Compared with other STATs, STAT5 consists of two highly homologous isoforms, STAT5a and STAT5b [4]. Although the prognostic role of STAT5 genes (STAT5a and STAT5b) varied in different types of cancers, the majority of studies reported that STAT5 genes predicted a favorable clinical outcome in malignancies. Chen et al. [18] reported that constitutive STAT5 activation was associated with a better survival in cervical carcinoma patients who have accepted radiation therapy. Overexpression of STAT5 in lung cancer was reported to be a positive prognostic marker for patients treated with surgery [19]. Similar results were observed in human breast cancer, i.e. overexpression and overactivation of STAT5 indicated a favorable prognosis of breast cancer [20-22]. Our current results show that high mRNA expression of STAT5a and STAT5b related to an improved OS of ovarian cancer, which is consistent with only previous study to explore the impact of STAT5 on the prognosis of ovarian cancer patients [26].

STAT6 has a dual role as signaling molecule and transcription factor [36]. It is tightly connected to IL-4 and IL-13 signaling, and plays a key role in TH2 polarization of the immune system [36]. The study about the prognostic value of STAT6 expression in malignancies is limited. So far, the association between STAT6 and cancer patients’ clinical outcomes was only investigated in colorectal cancer. Wang et al. [37] examined 119 colorectal cancer patients by immunohistochemistry and found patients with STAT6-positive expression had lower survival rates than those with STAT6-negative expression. In the present study, we found that high mRNA expression of STAT6 was correlated to a better OS for all the ovarian cancer patients, suggesting STAT6 has different prognostic significance across cancer types. Furthermore, high mRNA expression of STAT6 was correlated to a better OS in grade III ovarian cancer patients, but not in grade I or II ovarian cancer patients, implying that STAT6 may be a favorable prognostic indictor especially for poor differentiation ovarian cancer.

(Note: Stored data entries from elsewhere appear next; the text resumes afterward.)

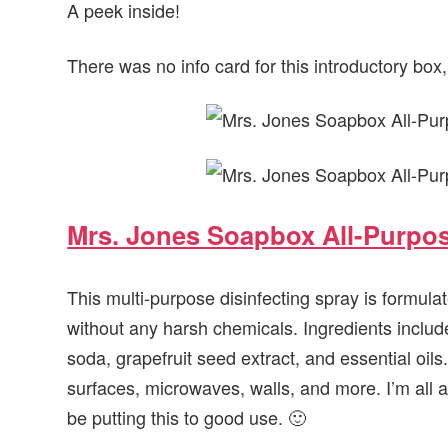
A peek inside!
There was no info card for this introductory box, s
Mrs. Jones Soapbox All-Purpos
This multi-purpose disinfecting spray is formula
without any harsh chemicals. Ingredients include 
soda, grapefruit seed extract, and essential oils
surfaces, microwaves, walls, and more. I’m all ab
be putting this to good use. 🙂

Interestingly, when we further explored the prognostic roles of individual STATs in TP53 mutation, our data shows that STAT1, STAT3, and STAT6’s high mRNA expression indicated a better OS in TP53 mutated, but not in TP53 wild-type ovarian cancer patients. These observations indicate that STATs family may be favorable prognosis indicators for TP53 mutated ovarian cancer patients. Considering the small sample size of TP53 wild-type ovarian cancer patients, we can not determine the prognostic value of STATs family in these subtype ovarian cancer, further study with large sample size are needed.

Conclusion

In summary, our results show that high mRNA expression of all the individual STATs except STAT2 and STAT3 are correlated to a better OS for all the ovarian cancer patients, especially the high level of STAT1 and STAT4 are significantly related to a favorable OS for serous ovarian cancer patients. And we also found that these genes indicated a favorable prognosis especially for late stage, poor differentiation, and TP53 mutated ovarian cancer patients. These results indicate that STATs family plays a significantly prognostic role in ovarian carcinoma and individual STATs, except STAT2 and STAT3, and may act as a favorable prognostic marker in ovarian cancer. Although our data were statistically significant, the relationship between individual STATs expression and the prognosis of ovarian cancer needs further exploration. Our further studies will validate these results at the in situ protein epression level in human ovarian cancer samples and explore the clinical application of STAT family in ovarian cancer treatment.